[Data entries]
┄┄┄┄┄┄
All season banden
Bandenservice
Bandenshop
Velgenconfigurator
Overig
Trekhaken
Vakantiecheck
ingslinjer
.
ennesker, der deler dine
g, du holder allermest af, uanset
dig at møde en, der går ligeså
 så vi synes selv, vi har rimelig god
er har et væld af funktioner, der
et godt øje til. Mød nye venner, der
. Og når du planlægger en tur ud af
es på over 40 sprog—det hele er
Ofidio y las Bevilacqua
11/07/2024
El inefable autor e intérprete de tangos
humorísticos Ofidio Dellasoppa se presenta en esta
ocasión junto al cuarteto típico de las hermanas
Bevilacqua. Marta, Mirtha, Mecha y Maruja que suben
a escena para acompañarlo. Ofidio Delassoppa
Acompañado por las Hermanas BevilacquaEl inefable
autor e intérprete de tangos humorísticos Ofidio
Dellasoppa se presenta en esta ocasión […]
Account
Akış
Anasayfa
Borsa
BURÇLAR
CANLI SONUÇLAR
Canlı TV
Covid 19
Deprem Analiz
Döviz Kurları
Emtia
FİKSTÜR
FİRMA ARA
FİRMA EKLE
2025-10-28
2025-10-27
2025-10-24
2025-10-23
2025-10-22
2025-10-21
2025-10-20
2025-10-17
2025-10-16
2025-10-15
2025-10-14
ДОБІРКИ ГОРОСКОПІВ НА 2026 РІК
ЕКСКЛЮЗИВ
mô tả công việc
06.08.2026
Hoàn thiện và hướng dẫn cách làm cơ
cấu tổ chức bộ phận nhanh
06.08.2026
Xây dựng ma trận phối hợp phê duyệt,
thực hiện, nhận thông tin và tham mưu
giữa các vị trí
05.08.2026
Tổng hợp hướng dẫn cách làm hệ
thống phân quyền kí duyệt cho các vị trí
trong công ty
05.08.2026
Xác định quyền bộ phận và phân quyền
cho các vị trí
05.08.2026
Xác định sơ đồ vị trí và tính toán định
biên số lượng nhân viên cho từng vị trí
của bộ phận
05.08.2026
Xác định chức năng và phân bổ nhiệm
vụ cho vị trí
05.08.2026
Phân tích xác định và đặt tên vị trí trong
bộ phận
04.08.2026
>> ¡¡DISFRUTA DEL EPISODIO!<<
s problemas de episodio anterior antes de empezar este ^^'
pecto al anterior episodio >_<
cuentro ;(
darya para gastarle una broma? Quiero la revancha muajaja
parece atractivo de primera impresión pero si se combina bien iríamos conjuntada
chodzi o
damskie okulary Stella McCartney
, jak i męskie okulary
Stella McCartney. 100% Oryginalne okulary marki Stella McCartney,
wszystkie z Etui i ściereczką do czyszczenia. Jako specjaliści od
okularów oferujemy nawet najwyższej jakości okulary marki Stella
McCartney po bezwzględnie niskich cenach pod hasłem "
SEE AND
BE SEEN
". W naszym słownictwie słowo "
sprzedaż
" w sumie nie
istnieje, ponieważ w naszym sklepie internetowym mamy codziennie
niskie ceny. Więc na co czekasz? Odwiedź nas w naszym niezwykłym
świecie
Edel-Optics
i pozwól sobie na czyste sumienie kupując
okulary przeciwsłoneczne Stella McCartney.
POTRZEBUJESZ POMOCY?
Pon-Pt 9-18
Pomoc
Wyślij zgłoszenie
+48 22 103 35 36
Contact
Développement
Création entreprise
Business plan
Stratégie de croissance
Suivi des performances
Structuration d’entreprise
┄┄┄┄┄┄
## WORK ORDER
Once you have read the records, repeat them all exactly.

## RESULT OF THE TASK
All season banden
Bandenservice
Bandenshop
Velgenconfigurator
Overig
Trekhaken
Vakantiecheck
ingslinjer
.
ennesker, der deler dine
g, du holder allermest af, uanset
dig at møde en, der går ligeså
 så vi synes selv, vi har rimelig god
er har et væld af funktioner, der
et godt øje til. Mød nye venner, der
. Og når du planlægger en tur ud af
es på over 40 sprog—det hele er
Ofidio y las Bevilacqua
11/07/2024
El inefable autor e intérprete de tangos
humorísticos Ofidio Dellasoppa se presenta en esta
ocasión junto al cuarteto típico de las hermanas
Bevilacqua. Marta, Mirtha, Mecha y Maruja que suben
a escena para acompañarlo. Ofidio Delassoppa
Acompañado por las Hermanas BevilacquaEl inefable
autor e intérprete de tangos humorísticos Ofidio
Dellasoppa se presenta en esta ocasión […]
Account
Akış
Anasayfa
Borsa
BURÇLAR
CANLI SONUÇLAR
Canlı TV
Covid 19
Deprem Analiz
Döviz Kurları
Emtia
FİKSTÜR
FİRMA ARA
FİRMA EKLE
2025-10-28
2025-10-27
2025-10-24
2025-10-23
2025-10-22
2025-10-21
2025-10-20
2025-10-17
2025-10-16
2025-10-15
2025-10-14
ДОБІРКИ ГОРОСКОПІВ НА 2026 РІК
ЕКСКЛЮЗИВ
mô tả công việc
06.08.2026
Hoàn thiện và hướng dẫn cách làm cơ
cấu tổ chức bộ phận nhanh
06.08.2026
Xây dựng ma trận phối hợp phê duyệt,
thực hiện, nhận thông tin và tham mưu
giữa các vị trí
05.08.2026
Tổng hợp hướng dẫn cách làm hệ
thống phân quyền kí duyệt cho các vị trí
trong công ty
05.08.2026
Xác định quyền bộ phận và phân quyền
cho các vị trí
05.08.2026
Xác định sơ đồ vị trí và tính toán định
biên số lượng nhân viên cho từng vị trí
của bộ phận
05.08.2026
Xác định chức năng và phân bổ nhiệm
vụ cho vị trí
05.08.2026
Phân tích xác định và đặt tên vị trí trong
bộ phận
04.08.2026
>> ¡¡DISFRUTA DEL EPISODIO!<<
s problemas de episodio anterior antes de empezar este ^^'
pecto al anterior episodio >_<
cuentro ;(
darya para gastarle una broma? Quiero la revancha muajaja
parece atractivo de primera impresión pero si se combina bien iríamos conjuntada
chodzi o
damskie okulary Stella McCartney
, jak i męskie okulary
Stella McCartney. 100% Oryginalne okulary marki Stella McCartney,
wszystkie z Etui i ściereczką do czyszczenia. Jako specjaliści od
okularów oferujemy nawet najwyższej jakości okulary marki Stella
McCartney po bezwzględnie niskich cenach pod hasłem "
SEE AND
BE SEEN
". W naszym słownictwie słowo "
sprzedaż
" w sumie nie
istnieje, ponieważ w naszym sklepie internetowym mamy codziennie
niskie ceny. Więc na co czekasz? Odwiedź nas w naszym niezwykłym
świecie
Edel-Optics
i pozwól sobie na czyste sumienie kupując
okulary przeciwsłoneczne Stella McCartney.
POTRZEBUJESZ POMOCY?
Pon-Pt 9-18
Pomoc
Wyślij zgłoszenie
+48 22 103 35 36
Contact
Développement
Création entreprise
Business plan
Stratégie de croissance
Suivi des performances
Structuration d’entreprise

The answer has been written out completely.